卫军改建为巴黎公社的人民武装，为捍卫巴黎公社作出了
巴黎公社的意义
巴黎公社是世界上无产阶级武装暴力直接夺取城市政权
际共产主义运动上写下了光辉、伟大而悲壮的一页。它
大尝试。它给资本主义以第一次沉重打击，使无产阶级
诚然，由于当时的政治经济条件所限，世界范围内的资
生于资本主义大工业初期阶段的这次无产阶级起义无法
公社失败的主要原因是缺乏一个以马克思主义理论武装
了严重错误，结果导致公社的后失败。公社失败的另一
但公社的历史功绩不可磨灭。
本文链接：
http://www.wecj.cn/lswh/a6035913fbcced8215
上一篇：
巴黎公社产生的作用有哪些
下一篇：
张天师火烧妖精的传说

--

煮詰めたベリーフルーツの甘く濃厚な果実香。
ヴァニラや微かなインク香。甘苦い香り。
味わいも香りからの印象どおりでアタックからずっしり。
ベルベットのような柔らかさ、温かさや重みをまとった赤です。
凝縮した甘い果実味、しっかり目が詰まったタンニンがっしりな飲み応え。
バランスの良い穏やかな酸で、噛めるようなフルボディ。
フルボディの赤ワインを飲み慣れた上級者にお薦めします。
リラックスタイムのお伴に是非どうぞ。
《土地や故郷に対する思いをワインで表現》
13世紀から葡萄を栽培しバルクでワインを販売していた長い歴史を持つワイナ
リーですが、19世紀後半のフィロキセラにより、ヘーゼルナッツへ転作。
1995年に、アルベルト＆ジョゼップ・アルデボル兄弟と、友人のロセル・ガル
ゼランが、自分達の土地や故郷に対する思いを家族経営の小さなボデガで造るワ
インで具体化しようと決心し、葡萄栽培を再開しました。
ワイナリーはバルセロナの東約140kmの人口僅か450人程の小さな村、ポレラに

DESCRIPTION OF THE TASK:
All that belongs in your answer is the stretch of entries above from the line with "味わいも香りからの印象どおりでアタックからずっしり。" through the line with "1995年に、アルベルト＆ジョゼップ・アルデボル兄弟と、友人のロセル・ガル", printed exactly.

THE ANSWER:
味わいも香りからの印象どおりでアタックからずっしり。
ベルベットのような柔らかさ、温かさや重みをまとった赤です。
凝縮した甘い果実味、しっかり目が詰まったタンニンがっしりな飲み応え。
バランスの良い穏やかな酸で、噛めるようなフルボディ。
フルボディの赤ワインを飲み慣れた上級者にお薦めします。
リラックスタイムのお伴に是非どうぞ。
《土地や故郷に対する思いをワインで表現》
13世紀から葡萄を栽培しバルクでワインを販売していた長い歴史を持つワイナ
リーですが、19世紀後半のフィロキセラにより、ヘーゼルナッツへ転作。
1995年に、アルベルト＆ジョゼップ・アルデボル兄弟と、友人のロセル・ガル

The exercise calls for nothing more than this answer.